Only the lines from the one containing "What elements are" to the end of the data should be copied, exactly and without pictures.

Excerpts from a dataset
-------
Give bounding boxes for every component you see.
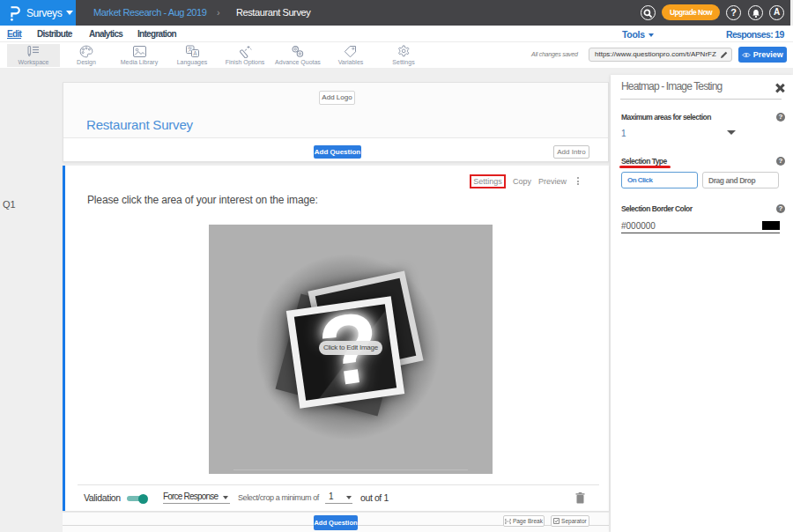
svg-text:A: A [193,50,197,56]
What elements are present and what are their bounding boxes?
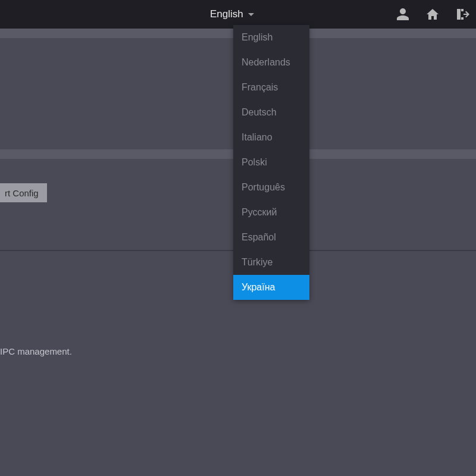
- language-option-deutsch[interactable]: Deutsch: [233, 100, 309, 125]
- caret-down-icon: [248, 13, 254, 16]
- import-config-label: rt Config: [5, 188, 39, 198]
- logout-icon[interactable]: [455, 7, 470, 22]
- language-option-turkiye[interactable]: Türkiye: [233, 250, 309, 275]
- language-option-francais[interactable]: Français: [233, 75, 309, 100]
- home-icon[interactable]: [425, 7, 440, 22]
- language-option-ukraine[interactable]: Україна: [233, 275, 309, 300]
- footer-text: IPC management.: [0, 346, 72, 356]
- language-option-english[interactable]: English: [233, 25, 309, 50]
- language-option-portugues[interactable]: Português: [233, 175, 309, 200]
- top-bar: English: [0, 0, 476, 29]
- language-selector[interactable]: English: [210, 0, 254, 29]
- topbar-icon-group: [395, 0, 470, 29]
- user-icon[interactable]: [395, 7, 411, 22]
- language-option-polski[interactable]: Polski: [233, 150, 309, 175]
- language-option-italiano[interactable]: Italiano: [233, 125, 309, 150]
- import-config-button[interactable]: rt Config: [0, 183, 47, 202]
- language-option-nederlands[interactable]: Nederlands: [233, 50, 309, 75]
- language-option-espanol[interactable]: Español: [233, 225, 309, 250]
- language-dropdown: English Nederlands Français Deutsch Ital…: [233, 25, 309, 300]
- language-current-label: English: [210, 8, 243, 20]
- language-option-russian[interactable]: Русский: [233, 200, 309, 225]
-------
### ANSWER SECTION
What elements are present and what are their bounding boxes?
- language-option-deutsch[interactable]: Deutsch: [233, 100, 309, 125]
- caret-down-icon: [248, 13, 254, 16]
- import-config-label: rt Config: [5, 188, 39, 198]
- logout-icon[interactable]: [455, 7, 470, 22]
- language-option-turkiye[interactable]: Türkiye: [233, 250, 309, 275]
- language-option-francais[interactable]: Français: [233, 75, 309, 100]
- home-icon[interactable]: [425, 7, 440, 22]
- language-option-ukraine[interactable]: Україна: [233, 275, 309, 300]
- footer-text: IPC management.: [0, 346, 72, 356]
- language-option-english[interactable]: English: [233, 25, 309, 50]
- language-option-portugues[interactable]: Português: [233, 175, 309, 200]
- top-bar: English: [0, 0, 476, 29]
- language-selector[interactable]: English: [210, 0, 254, 29]
- topbar-icon-group: [395, 0, 470, 29]
- user-icon[interactable]: [395, 7, 411, 22]
- language-option-polski[interactable]: Polski: [233, 150, 309, 175]
- language-option-italiano[interactable]: Italiano: [233, 125, 309, 150]
- import-config-button[interactable]: rt Config: [0, 183, 47, 202]
- language-option-nederlands[interactable]: Nederlands: [233, 50, 309, 75]
- language-option-espanol[interactable]: Español: [233, 225, 309, 250]
- language-dropdown: English Nederlands Français Deutsch Ital…: [233, 25, 309, 300]
- language-current-label: English: [210, 8, 243, 20]
- language-option-russian[interactable]: Русский: [233, 200, 309, 225]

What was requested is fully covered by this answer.